DIRECTIONS: In the entries below, begin at the line that has "Potah je vyroben z vysoce" and stop after the line that has "さんの中におなじみの顔が多くて安心感がありま"; output those lines exactly, leaving out pictures.

DATA EXCERPTS:
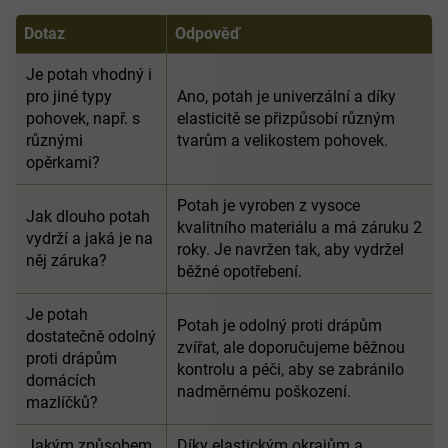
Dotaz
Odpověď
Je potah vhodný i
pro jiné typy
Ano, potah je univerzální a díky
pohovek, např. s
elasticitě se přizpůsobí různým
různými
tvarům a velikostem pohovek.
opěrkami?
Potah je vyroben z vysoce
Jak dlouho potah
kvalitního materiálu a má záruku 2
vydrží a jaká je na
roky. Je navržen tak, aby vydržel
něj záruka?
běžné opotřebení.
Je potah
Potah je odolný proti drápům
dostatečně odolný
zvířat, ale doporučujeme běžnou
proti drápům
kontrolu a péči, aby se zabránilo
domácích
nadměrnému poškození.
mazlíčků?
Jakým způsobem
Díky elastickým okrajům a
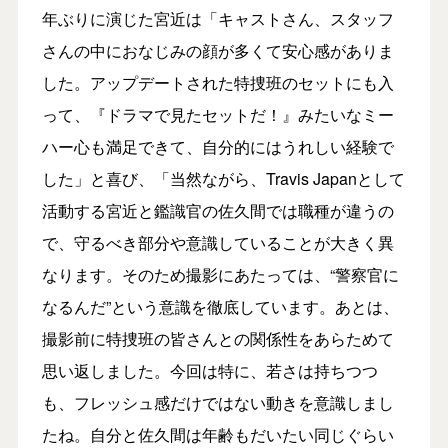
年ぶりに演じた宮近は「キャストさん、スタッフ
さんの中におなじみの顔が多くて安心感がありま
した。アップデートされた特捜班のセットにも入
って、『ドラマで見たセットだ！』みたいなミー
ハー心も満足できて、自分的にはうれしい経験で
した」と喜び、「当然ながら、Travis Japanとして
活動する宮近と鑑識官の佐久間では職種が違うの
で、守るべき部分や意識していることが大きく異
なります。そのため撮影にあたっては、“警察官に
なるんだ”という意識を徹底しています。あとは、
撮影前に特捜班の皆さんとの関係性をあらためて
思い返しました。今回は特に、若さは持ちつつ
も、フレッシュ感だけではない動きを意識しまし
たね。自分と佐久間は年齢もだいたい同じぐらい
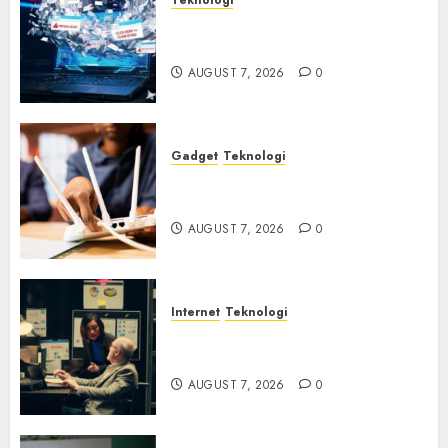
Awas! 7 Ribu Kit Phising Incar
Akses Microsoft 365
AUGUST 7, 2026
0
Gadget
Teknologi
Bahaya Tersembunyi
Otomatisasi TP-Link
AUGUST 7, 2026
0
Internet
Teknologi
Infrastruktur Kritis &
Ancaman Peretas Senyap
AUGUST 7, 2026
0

ANSWER SECTION:
Potah je vyroben z vysoce
Jak dlouho potah
kvalitního materiálu a má záruku 2
vydrží a jaká je na
roky. Je navržen tak, aby vydržel
něj záruka?
běžné opotřebení.
Je potah
Potah je odolný proti drápům
dostatečně odolný
zvířat, ale doporučujeme běžnou
proti drápům
kontrolu a péči, aby se zabránilo
domácích
nadměrnému poškození.
mazlíčků?
Jakým způsobem
Díky elastickým okrajům a
年ぶりに演じた宮近は「キャストさん、スタッフ
さんの中におなじみの顔が多くて安心感がありま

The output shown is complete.